In August 2023, Meta launched Code Llama, a large-scale language model explicitly designed for coding tasks, based on the previous model Llama 2. Today, the company has unveiled “a more powerful new version”, Code Llama 70B.
Code Llama 70B has been trained with 500 billion code tokens and associated data. It can process and generate longer code sequences thanks to a contextual window of 100,000 tokens.
According to Meta, Code Llama 70B uses a technique called self-attention to understand code structures. It can implement algorithms, sort, search, and much more from text or code snippets in many languages such as Python, C++, Javascript, and Java.
What does Llama 70B offer and why is it a step further
This AI-based tool includes variants that have been fine-tuned for specific tasks. One of them is CodeLlama-70B-Instruct, which has been trained to understand natural language instructions.
There is also a Python-focused version called CodeLlama-70B-Python. With additional training on 100 billion Python code tokens, it generates Python with “unmatched fluency and accuracy,” according to Meta.
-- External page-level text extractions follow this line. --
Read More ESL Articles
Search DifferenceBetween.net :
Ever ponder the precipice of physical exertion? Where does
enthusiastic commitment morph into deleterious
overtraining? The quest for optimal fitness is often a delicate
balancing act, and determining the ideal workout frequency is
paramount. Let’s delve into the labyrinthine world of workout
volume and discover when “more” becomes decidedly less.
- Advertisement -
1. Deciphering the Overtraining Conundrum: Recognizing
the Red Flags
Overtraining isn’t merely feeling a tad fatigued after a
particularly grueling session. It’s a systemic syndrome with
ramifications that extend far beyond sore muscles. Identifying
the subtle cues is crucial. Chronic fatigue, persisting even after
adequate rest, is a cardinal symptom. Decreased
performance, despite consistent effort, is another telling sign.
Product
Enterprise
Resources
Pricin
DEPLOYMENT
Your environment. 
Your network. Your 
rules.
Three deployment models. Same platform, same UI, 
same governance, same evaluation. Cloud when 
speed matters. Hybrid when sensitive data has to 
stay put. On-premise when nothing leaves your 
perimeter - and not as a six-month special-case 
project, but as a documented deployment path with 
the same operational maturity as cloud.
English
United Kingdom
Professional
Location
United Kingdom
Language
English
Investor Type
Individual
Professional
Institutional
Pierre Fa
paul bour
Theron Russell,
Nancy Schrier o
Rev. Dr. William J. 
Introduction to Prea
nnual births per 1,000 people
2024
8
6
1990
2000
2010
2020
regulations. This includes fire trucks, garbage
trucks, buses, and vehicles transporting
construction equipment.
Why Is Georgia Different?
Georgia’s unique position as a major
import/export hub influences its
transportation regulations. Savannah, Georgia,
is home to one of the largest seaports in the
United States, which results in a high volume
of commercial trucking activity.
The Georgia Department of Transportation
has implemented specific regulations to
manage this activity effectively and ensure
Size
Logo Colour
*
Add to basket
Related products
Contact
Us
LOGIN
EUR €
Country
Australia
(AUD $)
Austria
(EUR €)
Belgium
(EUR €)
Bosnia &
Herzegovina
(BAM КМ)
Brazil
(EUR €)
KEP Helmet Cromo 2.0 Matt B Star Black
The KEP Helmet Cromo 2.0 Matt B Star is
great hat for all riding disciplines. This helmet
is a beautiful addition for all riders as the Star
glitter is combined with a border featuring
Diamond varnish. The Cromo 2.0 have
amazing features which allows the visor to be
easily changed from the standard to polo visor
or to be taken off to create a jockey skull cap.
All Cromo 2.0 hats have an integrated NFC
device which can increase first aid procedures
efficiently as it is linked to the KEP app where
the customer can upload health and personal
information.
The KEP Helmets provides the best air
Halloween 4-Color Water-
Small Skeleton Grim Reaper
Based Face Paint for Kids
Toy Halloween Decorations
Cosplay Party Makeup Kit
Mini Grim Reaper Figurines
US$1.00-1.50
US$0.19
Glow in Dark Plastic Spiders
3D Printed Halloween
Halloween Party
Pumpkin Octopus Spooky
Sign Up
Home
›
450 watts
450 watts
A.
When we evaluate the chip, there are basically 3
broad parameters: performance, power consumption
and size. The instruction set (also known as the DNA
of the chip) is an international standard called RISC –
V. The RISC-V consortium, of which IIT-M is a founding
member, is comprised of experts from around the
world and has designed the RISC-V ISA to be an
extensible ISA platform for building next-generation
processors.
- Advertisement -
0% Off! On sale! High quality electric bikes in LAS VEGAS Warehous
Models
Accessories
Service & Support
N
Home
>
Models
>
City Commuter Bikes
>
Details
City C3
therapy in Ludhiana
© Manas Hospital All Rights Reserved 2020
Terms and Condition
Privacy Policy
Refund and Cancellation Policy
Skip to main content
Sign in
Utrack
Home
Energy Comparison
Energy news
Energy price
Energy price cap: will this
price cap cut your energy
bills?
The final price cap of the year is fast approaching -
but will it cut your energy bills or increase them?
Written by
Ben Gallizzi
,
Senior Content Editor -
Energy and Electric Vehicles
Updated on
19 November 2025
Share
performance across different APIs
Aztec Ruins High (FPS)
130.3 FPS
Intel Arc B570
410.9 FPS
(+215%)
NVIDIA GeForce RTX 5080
Code Llama 70B can be freely downloaded under the same open license as previous Code Llama models. Meta states that this permissive license allows both academic and commercial users to modify the model.
This is clearly competition to GitHub and Microsoft’s Copilot. Developers can ask Copilot questions about their code, get explanations about specific parts of the code, and even have Copilot fix errors in the code.
Recently, Google also made Duet AI and Gemini Pro available to the general public, its AI-based code generation and completion tool.